Usia 17 tahun, usia yang sangat sempurna untuk mengejar cita-cita. Umur yang terlalu dini untuk mencapai impian, tapi ini adalah umur yang paling tepat untuk memulai semuanya. Usaha yang kamu lakukan, tak akan pernah berakhir dengan sebuah kesia-siaan.
Menyakitkan ketika kau terjatuh, tapi ini adalah usia yang tepat untuk jatuh ribuan kali dan belajar bagaimana caranya berdiri lagi.
Cintamu, sudah 17 tahun, masih terlalu dini untuk berbicara soal jodoh, tapi ini adalah usia yang cukup dikategorikan sebagai kategori orang dewasa. Di usia ini, cintamu akan dibina agar bertahan selamanya melalui pola pikirmu, tapi kadang semuanya harus berakhir saat ujian sekolah sudah berada di depan mata.
Remaja 17 tahun, mampu untuk mencintai dengan sepenuh semangat, dan benci dengan penuh kegairahan juga. Karena usia ini adalah usia di mana kita mudah untuk terluka, tahun-tahun yang menyakitkan sudah dilalui dengan begitu banyak kesulitan.
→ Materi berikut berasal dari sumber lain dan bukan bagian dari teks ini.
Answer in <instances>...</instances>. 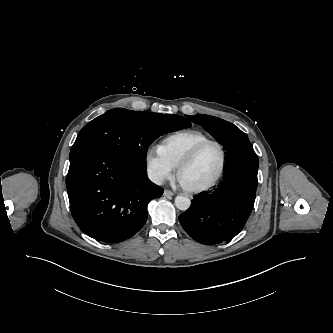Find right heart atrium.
Returning a JSON list of instances; mask_svg holds the SVG:
<instances>
[{
	"label": "right heart atrium",
	"mask_w": 333,
	"mask_h": 333,
	"mask_svg": "<svg viewBox=\"0 0 333 333\" xmlns=\"http://www.w3.org/2000/svg\"><path fill=\"white\" fill-rule=\"evenodd\" d=\"M145 164L149 177L157 184L171 179L175 173V166L158 147L151 146L146 150Z\"/></svg>",
	"instance_id": "right-heart-atrium-1"
}]
</instances>
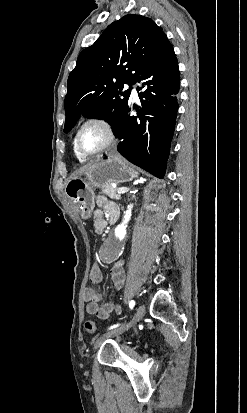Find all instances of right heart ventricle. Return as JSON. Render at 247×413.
Here are the masks:
<instances>
[{
	"label": "right heart ventricle",
	"instance_id": "obj_1",
	"mask_svg": "<svg viewBox=\"0 0 247 413\" xmlns=\"http://www.w3.org/2000/svg\"><path fill=\"white\" fill-rule=\"evenodd\" d=\"M73 148H74V152H75V155H76L77 159H78L80 162L86 161V158H84L83 156H81V155L77 152L74 142H73Z\"/></svg>",
	"mask_w": 247,
	"mask_h": 413
}]
</instances>
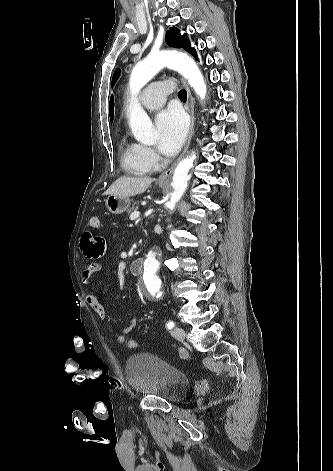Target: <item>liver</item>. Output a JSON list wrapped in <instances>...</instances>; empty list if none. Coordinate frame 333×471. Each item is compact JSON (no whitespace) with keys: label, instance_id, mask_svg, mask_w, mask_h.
<instances>
[{"label":"liver","instance_id":"liver-1","mask_svg":"<svg viewBox=\"0 0 333 471\" xmlns=\"http://www.w3.org/2000/svg\"><path fill=\"white\" fill-rule=\"evenodd\" d=\"M154 181L150 177H120L107 189L105 195L122 197L134 196L144 193L148 186Z\"/></svg>","mask_w":333,"mask_h":471}]
</instances>
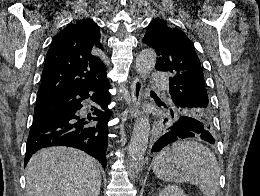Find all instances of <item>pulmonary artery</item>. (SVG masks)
I'll list each match as a JSON object with an SVG mask.
<instances>
[{
    "label": "pulmonary artery",
    "mask_w": 260,
    "mask_h": 196,
    "mask_svg": "<svg viewBox=\"0 0 260 196\" xmlns=\"http://www.w3.org/2000/svg\"><path fill=\"white\" fill-rule=\"evenodd\" d=\"M149 84H167V79L162 76V72H151Z\"/></svg>",
    "instance_id": "pulmonary-artery-1"
}]
</instances>
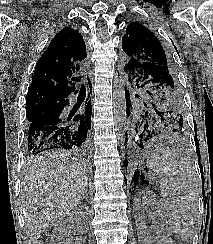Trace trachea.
Returning a JSON list of instances; mask_svg holds the SVG:
<instances>
[{"label":"trachea","instance_id":"trachea-1","mask_svg":"<svg viewBox=\"0 0 213 244\" xmlns=\"http://www.w3.org/2000/svg\"><path fill=\"white\" fill-rule=\"evenodd\" d=\"M75 81H79L77 78L74 79ZM80 92L84 93L85 92V87L82 86Z\"/></svg>","mask_w":213,"mask_h":244}]
</instances>
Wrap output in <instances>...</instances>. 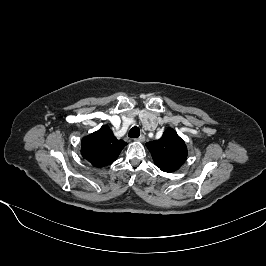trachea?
<instances>
[{"instance_id": "obj_1", "label": "trachea", "mask_w": 266, "mask_h": 266, "mask_svg": "<svg viewBox=\"0 0 266 266\" xmlns=\"http://www.w3.org/2000/svg\"><path fill=\"white\" fill-rule=\"evenodd\" d=\"M128 135H129L130 138H138L140 136L139 128L134 126L133 128L130 129Z\"/></svg>"}]
</instances>
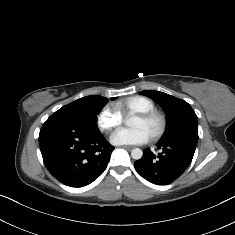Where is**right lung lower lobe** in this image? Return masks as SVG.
I'll return each instance as SVG.
<instances>
[{
    "instance_id": "right-lung-lower-lobe-1",
    "label": "right lung lower lobe",
    "mask_w": 235,
    "mask_h": 235,
    "mask_svg": "<svg viewBox=\"0 0 235 235\" xmlns=\"http://www.w3.org/2000/svg\"><path fill=\"white\" fill-rule=\"evenodd\" d=\"M39 145L50 174L71 187L86 186L98 178L114 149L98 129L51 116L40 130Z\"/></svg>"
}]
</instances>
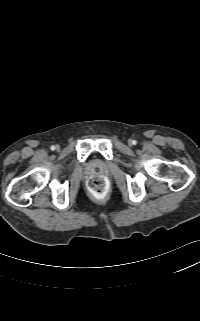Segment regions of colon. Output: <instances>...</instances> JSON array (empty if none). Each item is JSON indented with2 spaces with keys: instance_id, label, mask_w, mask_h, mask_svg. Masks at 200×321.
Masks as SVG:
<instances>
[{
  "instance_id": "5ec220e1",
  "label": "colon",
  "mask_w": 200,
  "mask_h": 321,
  "mask_svg": "<svg viewBox=\"0 0 200 321\" xmlns=\"http://www.w3.org/2000/svg\"><path fill=\"white\" fill-rule=\"evenodd\" d=\"M89 191L96 197L101 198L106 194L107 181L102 176H95L88 181Z\"/></svg>"
}]
</instances>
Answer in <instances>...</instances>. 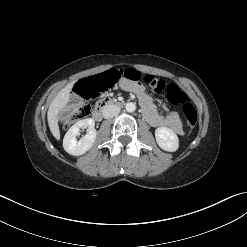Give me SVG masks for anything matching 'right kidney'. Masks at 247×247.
Here are the masks:
<instances>
[{
	"label": "right kidney",
	"mask_w": 247,
	"mask_h": 247,
	"mask_svg": "<svg viewBox=\"0 0 247 247\" xmlns=\"http://www.w3.org/2000/svg\"><path fill=\"white\" fill-rule=\"evenodd\" d=\"M94 126L95 121L92 118L77 121L64 136V150L74 156L85 154L92 147L96 139L97 132ZM82 127H87L88 133L80 140H77L76 137L79 135L80 128Z\"/></svg>",
	"instance_id": "right-kidney-1"
}]
</instances>
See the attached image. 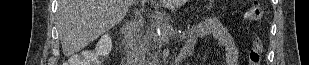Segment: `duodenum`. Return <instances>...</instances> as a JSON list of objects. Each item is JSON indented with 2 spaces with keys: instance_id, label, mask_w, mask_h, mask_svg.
I'll return each mask as SVG.
<instances>
[{
  "instance_id": "1",
  "label": "duodenum",
  "mask_w": 309,
  "mask_h": 65,
  "mask_svg": "<svg viewBox=\"0 0 309 65\" xmlns=\"http://www.w3.org/2000/svg\"><path fill=\"white\" fill-rule=\"evenodd\" d=\"M144 26V21L141 20H135L131 22L126 29L123 31L121 35V45L124 47L130 43L136 38L138 33L141 31L142 27ZM193 52V49L190 47H186L182 50V52L179 54V56L176 59L175 64H180L183 60L190 57ZM123 65H129L125 59L122 60Z\"/></svg>"
}]
</instances>
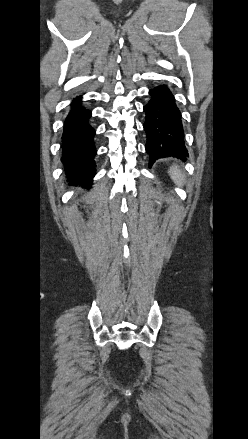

Dan kisah persahabatan, remaja 17 tahun tidak bisa berpikir jernih, tapi bisa menjernihkan pikiran seseorang. Kehangatan tangan seseorang yang mengulurkan tangannya saat kita terjatuh akan tetap teringat sampai masa ini telah berlalu. Saat air mata jatuh di pipi, ada kau dan aku. Tak peduli dengan cobaan yang datang silih berganti, kau bersamaku. Tidak sendirian.
Tentang keluarga, bahkan remaja 17 tahun sangat membutuhkan kedua orangtuanya untuk mengajarkan, membimbing, dan menuntun ke jalan yang seharusnya ditempuh. Pelukan hangat seorang ibu, dan nasihat bijak seorang ayah. Bukan lagi harta yang diperlukan ketika usia ini, tapi semua teori tentang bagaimana menjalani hidup dengan bimbingan dan panutan seorang ayah dan ibu.
Menyusun prinsip hidup, itu yang diperlukan. Menjalaninya tidak boleh sendirian, butuh teman, orang tua, dan tentunya semua anggota keluarga.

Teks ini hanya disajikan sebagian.